In the end, Michigan basketball was too big to fail
Bigger has consistently been better for Dusty May and the Wolverines.
Apr 6, 2026; Indianapolis, IN, USA; Michigan Wolverines head coach Dusty May cuts down the net after defeating the Connecticut Huskies in the national championship of the Final Four of the men's 2026 NCAA Tournament at Lucas Oil Stadium. Mandatory Credit: Robert Deutsch-Imagn Images | Robert Deutsch-Imagn Images On a night where they shot a season-worst 2-of-15 from three, where their injured star looked like a shell of himself, where they lost the rebounding battle and played a style and pace for more conducive to their opponent’s strengths, on a night where seemingly everything that needed to happen in order for Michigan to be once again deprived of its long-awaited second national championship … none of it mattered. To quote Ellis Pine, “you can’t stop what’s coming,” and Dusty May’s Wolverines have seemed like they’ve been coming for the top of the college basketball mountain since November.
That statement is a far cry from the days of the not-so-distant past when no level of success felt like a certainty for the maize and blue. A little over 24 months ago, Michigan was at a crossroads. “Breaking point” might be a more accurate descriptor.

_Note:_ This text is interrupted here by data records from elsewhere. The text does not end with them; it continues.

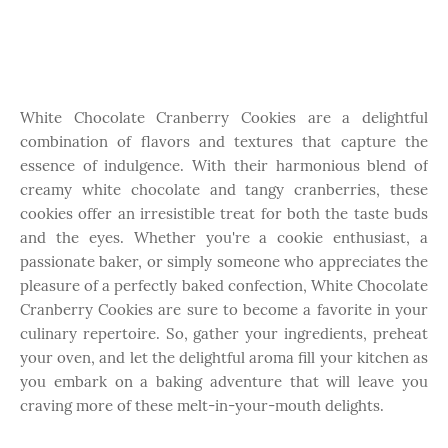
White Chocolate Cranberry Cookies are a delightful
combination of flavors and textures that capture the
essence of indulgence. With their harmonious blend of
creamy white chocolate and tangy cranberries, these
cookies offer an irresistible treat for both the taste buds
and the eyes. Whether you're a cookie enthusiast, a
passionate baker, or simply someone who appreciates the
pleasure of a perfectly baked confection, White Chocolate
Cranberry Cookies are sure to become a favorite in your
culinary repertoire. So, gather your ingredients, preheat
your oven, and let the delightful aroma fill your kitchen as
you embark on a baking adventure that will leave you
craving more of these melt-in-your-mouth delights.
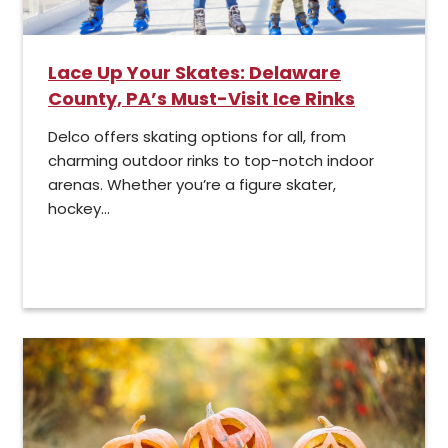
Lace Up Your Skates: Delaware
County, PA’s Must-Visit Ice Rinks
Delco offers skating options for all, from
charming outdoor rinks to top-notch indoor
arenas. Whether you’re a figure skater,
hockey...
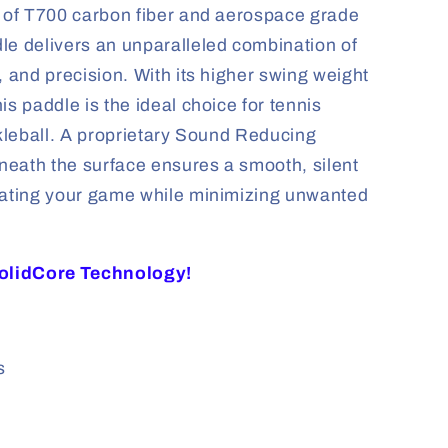
d of T700 carbon fiber and aerospace grade
le delivers an unparalleled combination of
, and precision. With its higher swing weight
is paddle is the ideal choice for tennis
ckleball. A proprietary Sound Reducing
eath the surface ensures a smooth, silent
vating your game while minimizing unwanted
SolidCore Technology!
s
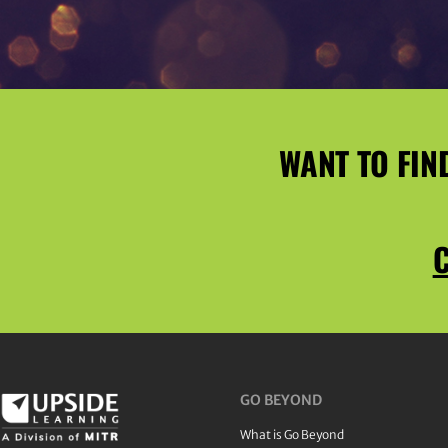
WANT TO FIN
C
GO BEYOND
What is Go Beyond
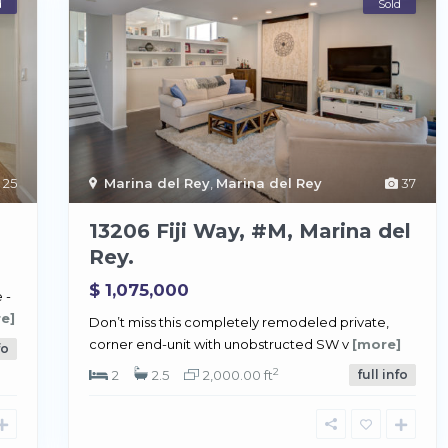
d
Sold
25
Marina del Rey
,
Marina del Rey
37
13206 Fiji Way, #M, Marina del
Rey.
$ 1,075,000
 -
e]
Don’t miss this completely remodeled private,
corner end-unit with unobstructed SW v
[more]
fo
2
2
2.5
2,000.00 ft
full info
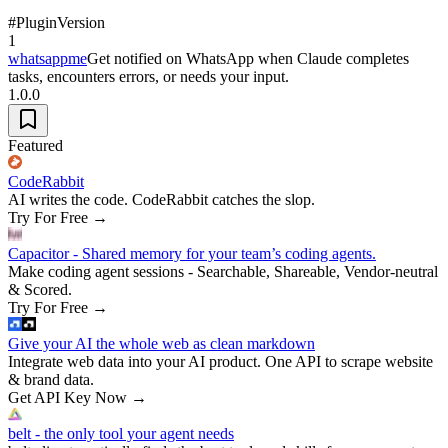
#
Plugin
Version
1
whatsappme
Get notified on WhatsApp when Claude completes
tasks, encounters errors, or needs your input.
1.0.0
Featured
CodeRabbit
AI writes the code. CodeRabbit catches the slop.
Try For Free
→
Capacitor - Shared memory for your team’s coding agents.
Make coding agent sessions - Searchable, Shareable, Vendor-neutral
& Scored.
Try For Free
→
Give your AI the whole web as clean markdown
Integrate web data into your AI product. One API to scrape website
& brand data.
Get API Key Now
→
belt - the only tool your agent needs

The Wolverines had just gone 8-24 overall and 3-17 in the Big Ten, good for the worst season in the modern history of the program. Ann Arbor legend Juwan Howard was shown the door after five up-and-down seasons, and weeks later, Michigan beat out the likes of Louisville and Vanderbilt to hire May away from Florida Atlantic. Three Michigan players — Nimari Burnett, Will Tschetter and walk-on Harrison Hochberg — experienced every moment of the 8-win season and still chose to stick with the program through the transition.
On Monday night, 741 days after May was hired, all three climbed the ladder inside Lucas Oil Stadium to cut down a piece of the national championship net. Of course loyalty, while an attractive subplot and an easy storyline to latch onto, might not be the central theme of the 2025-26 Michigan Wolverines. Not the team that just became the first in the history of college basketball to win a national championship with five starters who all transferred into the program.